Reading and math results in grades 4 and 8 from the first large-scale digital administration of the National Assessment of Educational Progress (NAEP) will be released early next year, and Peggy Carr, acting commissioner of the National Center for Education Statistics (NCES), said in a conference call briefing on Tuesday that she is “optimistic” that NCES will able to maintain the trend line in performance “across all states, all jurisdictions and all the subgroups.”
While results are normally released in October, the additional time was needed for careful analysis in which NCES compared student performance on the digitally based assessments with that of students who took traditional paper-and-pencil assessments. While digital devices have been used for some NAEP assessments in the past, such as for science interactive computer tasks, writing, and technology and engineering literacy, NCES is now making a “full transition over to a digital environment,” Bill Bushaw, executive director of the National Assessment Governing Board, said during the briefing.

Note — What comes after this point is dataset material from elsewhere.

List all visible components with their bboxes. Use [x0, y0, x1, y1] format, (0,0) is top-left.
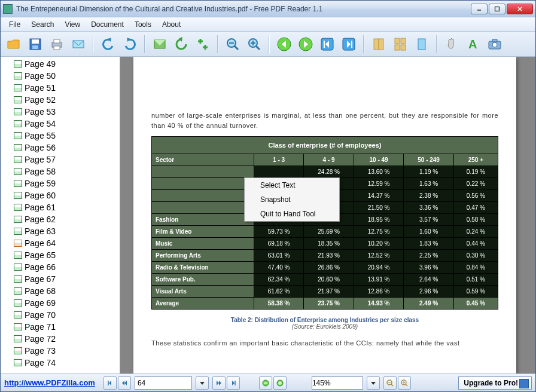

NCES began piloting digital reading and math assessments in 2015 by having small groups take the online reading and math assessments while the majority of students were still using the old format. Then this year, the process was flipped to having the majority using the online platform and a smaller sample using the paper tests as a way to determine whether the format affected student performance. Carr adds that NCES went through a period of “play testing” with groups of students to familiarize them with the format and to collect feedback on sample items. Tutorials are also available for students.
In keeping with the move to digitally based assessments at the state level, NAEP’s transition to an online format will allow NCES to measure students’ learning in new ways and to collect data, for example, on how long students spend on a math task, how long they take to read a passage or what tools on the computer they use to help them solve a problem. This data, Carr says, “enriches reporting” and will contribute to the development of future test items. Some tasks might also now include audio, video or multimedia.
In 2018, the civics, geography and U.S. history tests will also be digitally based. NAEP also provides all the equipment needed for students to take the assessments, including tablets with keyboards, earbuds, a stylus, an administrator tablet, a closed wireless network and a field staff to set it all up.